*THE INPUT:*
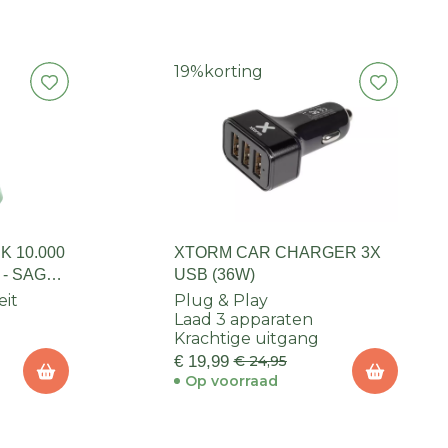
19%
korting
 10.000
XTORM CAR CHARGER 3X
 - SAGE
USB (36W)
eit
Plug & Play
Laad 3 apparaten
Krachtige uitgang
€ 19,99
€ 24,95
Op voorraad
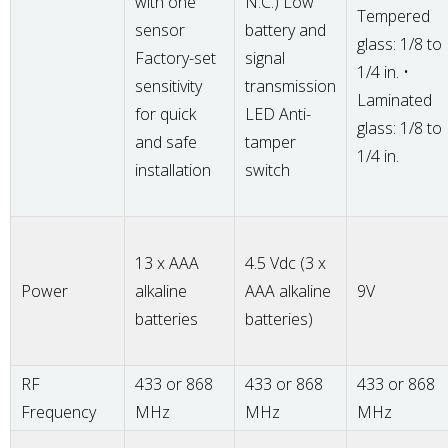
with one
N.C.) Low
Tempered
sensor
battery and
glass: 1/8 to
Factory-set
signal
1/4 in. •
sensitivity
transmission
Laminated
for quick
LED Anti-
glass: 1/8 to
and safe
tamper
1/4 in.
installation
switch
13 x AAA
4.5 Vdc (3 x
Power
alkaline
AAA alkaline
9V
batteries
batteries)
RF
433 or 868
433 or 868
433 or 868
Frequency
MHz
MHz
MHz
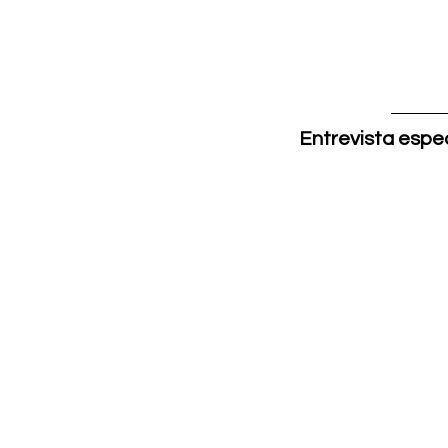
Entrevista espe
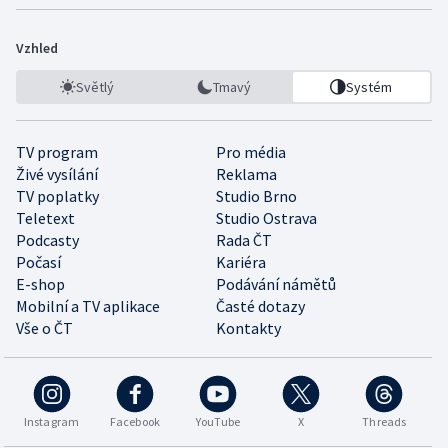
Vzhled
Světlý
Tmavý
Systém
TV program
Pro média
Živé vysílání
Reklama
TV poplatky
Studio Brno
Teletext
Studio Ostrava
Podcasty
Rada ČT
Počasí
Kariéra
E-shop
Podávání námětů
Mobilní a TV aplikace
Časté dotazy
Vše o ČT
Kontakty
Instagram
Facebook
YouTube
X
Threads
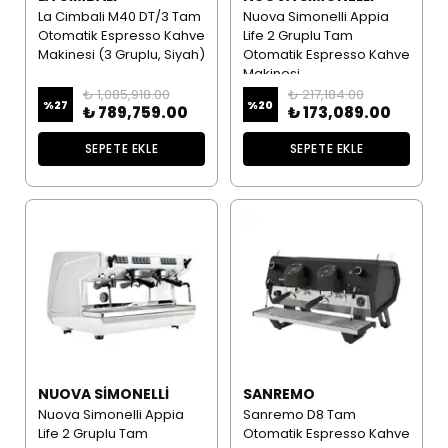
La Cimbali M40 DT/3 Tam
Nuova Simonelli Appia
Otomatik Espresso Kahve
Life 2 Gruplu Tam
Makinesi (3 Gruplu, Siyah)
Otomatik Espresso Kahve
Makinesi
₺ 1,085,918.00
₺ 217,184.00
%
27
%
20
₺ 789,759.00
₺ 173,089.00
SEPETE EKLE
SEPETE EKLE
NUOVA SIMONELLI
SANREMO
Nuova Simonelli Appia
Sanremo D8 Tam
Life 2 Gruplu Tam
Otomatik Espresso Kahve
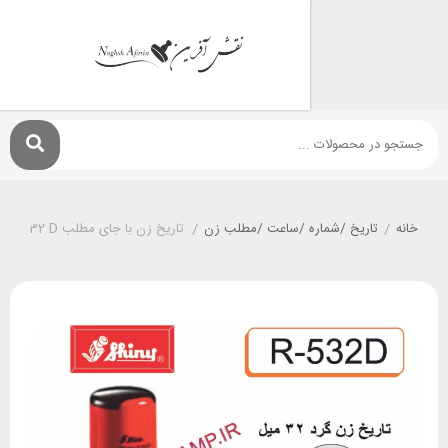
تاريخ /شماره /ساعت /مطلب زن
/
تاریخ زن با جای مطلب shiny R-532 D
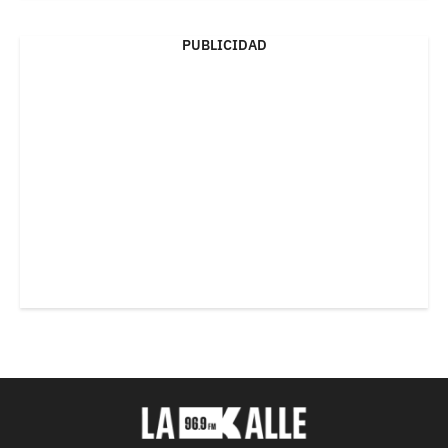
PUBLICIDAD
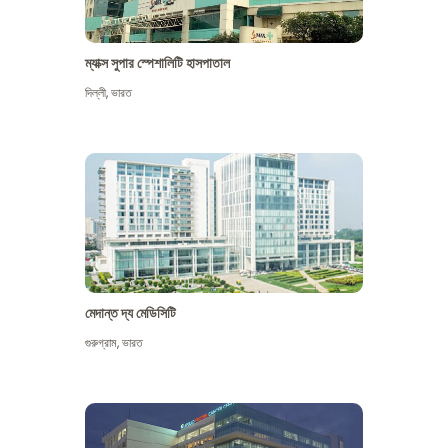
ম্যাক্স সুপার স্পেশালিটি হাসপাতাল
দিল্লী
,
ভারত
মেদান্ত দ্য মেডিসিটি
গুরুগ্রাম
,
ভারত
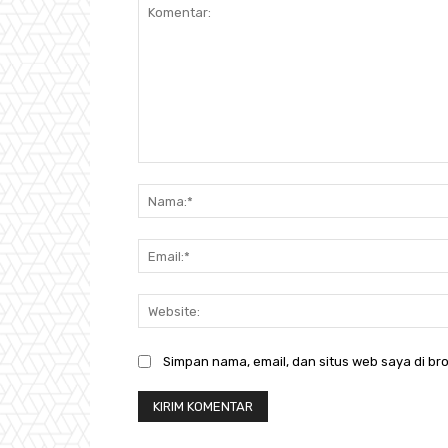
Komentar:
Simpan nama, email, dan situs web saya di bro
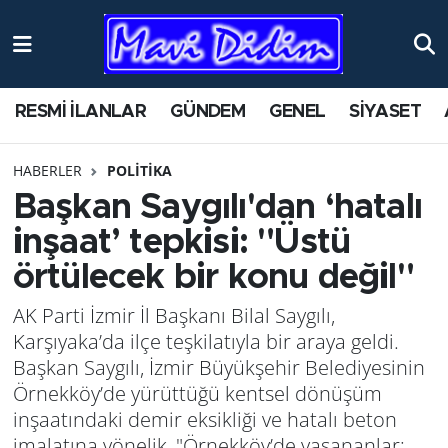
ANTİK YERLER
Nöbetçi Eczaneler
RESMİ İLANLAR
GÜNDEM
GENEL
SİYASET
ASAYİŞ
Hava Durumu
HABERLER
POLİTİKA
AYDIN
Namaz Vakitleri
Başkan Saygılı'dan ‘hatalı
BİLİM VE TEKNOLOJİ
Trafik Durumu
inşaat’ tepkisi: "Üstü
örtülecek bir konu değil"
ÇEVRE
Süper Lig Puan Durumu ve Fikstür
AK Parti İzmir İl Başkanı Bilal Saygılı,
EĞİTİM
Tüm Manşetler
Karşıyaka’da ilçe teşkilatıyla bir araya geldi.
Başkan Saygılı, İzmir Büyükşehir Belediyesinin
EKONOMİ
Son Dakika Haberleri
Örnekköy’de yürüttüğü kentsel dönüşüm
inşaatındaki demir eksikliği ve hatalı beton
GENEL
Haber Arşivi
imalatına yönelik, "Örnekköy’de yaşananlar;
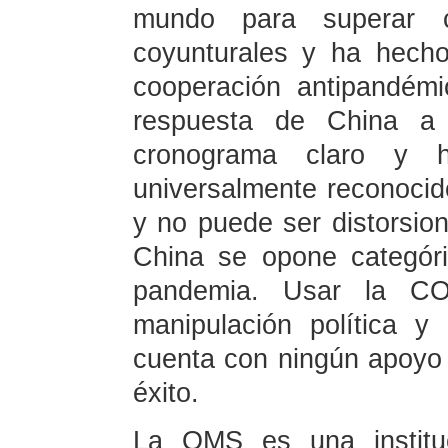
mundo para superar co
coyunturales y ha hecho
cooperación antipandémic
respuesta de China a
cronograma claro y 
universalmente reconocid
y no puede ser distorsion
China se opone categóri
pandemia. Usar la CO
manipulación política y
cuenta con ningún apoyo
éxito.
La OMS es una instituc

*ABOUT THIS EXERCISE:* For the listing above, find how many lines hold the word "İzmir". Only the number should be written.

*WRITTEN ANSWER:* 2